If you are happy with manually issuing the command to start the OpenVPN tunnel, or you want to do it with your own script, then you are done. But I wanted it to start on boot, so I made another Upstart script to launch OpenVPN.

sudo vim /etc/init/openvpn-transmission.conf

This is the last thing we have to paste!

description "OpenVPN client, with attached transmission-daemon"

start on started networking
stop on runlevel [!2345] or stopped networking

# Give time for Transmission to send info to trackers, wait for graceful close
kill timeout 45

# Start the OpenVPN tunnel again if it stops for some reason
respawn
# If it stops 5 times in a minute, give up trying to respawn it
respawn limit 5 60


exec openvpn --cd /opt/ibVPN --config config.ovpn

post-stop script
    # Pause for a few seconds, before exiting
    /bin/sleep 3s
end script

All this does is wait for the system to signal that the network is ready, and then it will start the OpenVPN tunnel - which will in turn start Transmission.
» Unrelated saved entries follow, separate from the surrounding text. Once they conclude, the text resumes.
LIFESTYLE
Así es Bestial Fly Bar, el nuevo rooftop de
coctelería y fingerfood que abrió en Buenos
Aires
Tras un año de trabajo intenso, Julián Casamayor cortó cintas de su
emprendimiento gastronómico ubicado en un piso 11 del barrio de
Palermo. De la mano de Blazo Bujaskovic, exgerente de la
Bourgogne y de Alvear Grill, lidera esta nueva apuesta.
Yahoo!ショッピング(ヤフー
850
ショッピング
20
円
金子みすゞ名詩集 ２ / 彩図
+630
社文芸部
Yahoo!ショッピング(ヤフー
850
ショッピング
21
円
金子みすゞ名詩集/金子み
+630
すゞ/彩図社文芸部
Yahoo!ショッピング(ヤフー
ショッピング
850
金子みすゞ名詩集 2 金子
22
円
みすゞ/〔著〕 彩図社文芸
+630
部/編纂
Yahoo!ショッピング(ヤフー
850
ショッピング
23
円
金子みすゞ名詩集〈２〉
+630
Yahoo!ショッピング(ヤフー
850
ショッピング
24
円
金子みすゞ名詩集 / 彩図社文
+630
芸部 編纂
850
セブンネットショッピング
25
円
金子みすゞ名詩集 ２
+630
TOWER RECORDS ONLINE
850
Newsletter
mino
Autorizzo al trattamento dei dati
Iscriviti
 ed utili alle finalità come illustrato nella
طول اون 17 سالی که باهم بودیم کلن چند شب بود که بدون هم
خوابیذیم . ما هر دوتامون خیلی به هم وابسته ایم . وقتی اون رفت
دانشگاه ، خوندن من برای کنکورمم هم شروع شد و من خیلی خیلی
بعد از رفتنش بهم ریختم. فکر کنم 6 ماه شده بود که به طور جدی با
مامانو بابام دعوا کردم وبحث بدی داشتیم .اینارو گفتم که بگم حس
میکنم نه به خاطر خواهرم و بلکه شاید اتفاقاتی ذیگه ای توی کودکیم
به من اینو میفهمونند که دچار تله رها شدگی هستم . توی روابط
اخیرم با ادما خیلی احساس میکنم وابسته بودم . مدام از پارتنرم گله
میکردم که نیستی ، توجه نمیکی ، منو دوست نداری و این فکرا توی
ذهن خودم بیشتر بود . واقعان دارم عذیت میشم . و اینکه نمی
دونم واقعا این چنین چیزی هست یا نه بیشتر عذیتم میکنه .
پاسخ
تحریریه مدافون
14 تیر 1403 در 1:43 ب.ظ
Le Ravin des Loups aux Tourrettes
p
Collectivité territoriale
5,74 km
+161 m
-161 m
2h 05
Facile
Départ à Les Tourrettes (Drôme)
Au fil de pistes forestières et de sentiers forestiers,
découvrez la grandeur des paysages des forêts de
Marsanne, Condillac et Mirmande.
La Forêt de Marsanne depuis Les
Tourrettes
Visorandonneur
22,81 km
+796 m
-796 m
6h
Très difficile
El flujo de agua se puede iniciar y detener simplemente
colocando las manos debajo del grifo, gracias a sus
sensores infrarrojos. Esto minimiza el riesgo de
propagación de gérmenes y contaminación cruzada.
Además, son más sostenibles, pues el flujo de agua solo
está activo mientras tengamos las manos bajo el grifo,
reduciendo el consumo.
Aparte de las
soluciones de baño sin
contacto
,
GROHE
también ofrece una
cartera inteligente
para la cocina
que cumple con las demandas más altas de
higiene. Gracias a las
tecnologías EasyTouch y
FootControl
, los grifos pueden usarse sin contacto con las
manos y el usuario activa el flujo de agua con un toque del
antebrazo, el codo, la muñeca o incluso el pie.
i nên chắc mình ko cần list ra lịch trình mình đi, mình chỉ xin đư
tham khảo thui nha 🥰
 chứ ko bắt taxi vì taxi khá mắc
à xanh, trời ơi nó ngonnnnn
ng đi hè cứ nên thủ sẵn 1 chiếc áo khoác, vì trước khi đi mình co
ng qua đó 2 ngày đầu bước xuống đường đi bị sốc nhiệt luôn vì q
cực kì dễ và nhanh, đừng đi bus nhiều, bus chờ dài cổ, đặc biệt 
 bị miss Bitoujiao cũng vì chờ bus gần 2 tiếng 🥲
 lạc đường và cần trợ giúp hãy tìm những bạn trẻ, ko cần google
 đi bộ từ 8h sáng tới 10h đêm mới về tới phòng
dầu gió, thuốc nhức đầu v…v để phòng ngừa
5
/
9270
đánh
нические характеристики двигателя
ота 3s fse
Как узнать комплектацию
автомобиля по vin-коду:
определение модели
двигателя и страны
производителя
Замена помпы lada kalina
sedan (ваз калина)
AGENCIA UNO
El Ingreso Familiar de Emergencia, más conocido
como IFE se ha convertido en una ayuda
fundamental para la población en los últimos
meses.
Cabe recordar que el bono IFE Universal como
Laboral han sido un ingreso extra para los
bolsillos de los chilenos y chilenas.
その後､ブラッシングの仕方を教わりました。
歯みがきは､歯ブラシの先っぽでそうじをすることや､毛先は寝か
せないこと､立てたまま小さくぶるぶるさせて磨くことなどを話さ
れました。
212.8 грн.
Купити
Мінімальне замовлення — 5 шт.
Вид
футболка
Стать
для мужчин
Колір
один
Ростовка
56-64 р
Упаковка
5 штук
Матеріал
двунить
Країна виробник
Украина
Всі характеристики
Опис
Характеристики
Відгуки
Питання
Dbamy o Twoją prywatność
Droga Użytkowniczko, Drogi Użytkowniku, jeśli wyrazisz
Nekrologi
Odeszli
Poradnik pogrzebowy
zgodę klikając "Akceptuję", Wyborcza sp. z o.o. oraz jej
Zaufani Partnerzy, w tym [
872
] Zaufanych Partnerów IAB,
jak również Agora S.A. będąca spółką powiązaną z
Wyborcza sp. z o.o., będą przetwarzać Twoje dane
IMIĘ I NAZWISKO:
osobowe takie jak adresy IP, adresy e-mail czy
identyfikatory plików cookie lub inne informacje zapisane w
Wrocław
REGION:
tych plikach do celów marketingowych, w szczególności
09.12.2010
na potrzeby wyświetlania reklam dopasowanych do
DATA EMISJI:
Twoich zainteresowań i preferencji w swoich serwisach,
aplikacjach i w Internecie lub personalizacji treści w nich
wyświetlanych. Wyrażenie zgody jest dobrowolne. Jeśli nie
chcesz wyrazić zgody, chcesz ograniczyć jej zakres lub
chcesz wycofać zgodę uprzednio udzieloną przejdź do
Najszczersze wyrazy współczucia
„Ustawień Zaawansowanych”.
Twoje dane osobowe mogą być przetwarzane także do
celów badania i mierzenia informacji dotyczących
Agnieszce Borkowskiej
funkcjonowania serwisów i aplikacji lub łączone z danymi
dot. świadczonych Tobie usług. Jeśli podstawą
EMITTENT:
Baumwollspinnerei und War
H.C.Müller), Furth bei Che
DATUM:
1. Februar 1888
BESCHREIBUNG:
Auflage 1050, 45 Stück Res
When the system is turned off, or if networking is shut down for some reason, Upstart will remove the firewall rules and close transmission-daemon. Simple! This will continue to work after a reboot too, so now you're all set.

To interact with Transmission, use the web GUI as we did during the setup phase. It is also possible to make the GUI accessible over the Internet, by setting up port forwarding. There are lots of tutorials on how to do this, so I won't repeat it here.

As for getting the completed downloads off the BeagleBone, I'm using NFS. I can get speeds of about 8 MB/s copying over the LAN from the BeagleBone to my desktop computer - which is pretty good for such a low-powered device. Ubuntu provides some handy information for setting this up.